**INFORMATION SHOWN**
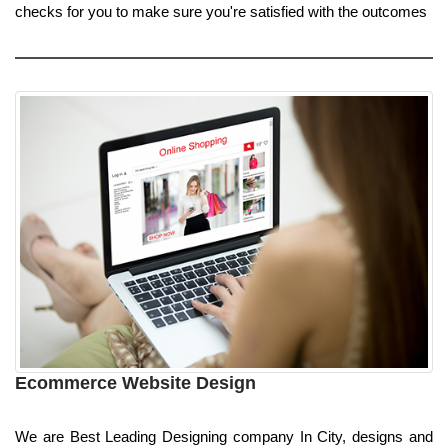
checks for you to make sure you're satisfied with the outcomes
Ecommerce Website Design
We are Best Leading Designing company In City, designs and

**TASK**
Set down all of the material word for word, minus its pictures.

**TASK SOLUTION**
checks for you to make sure you're satisfied with the outcomes
Ecommerce Website Design
We are Best Leading Designing company In City, designs and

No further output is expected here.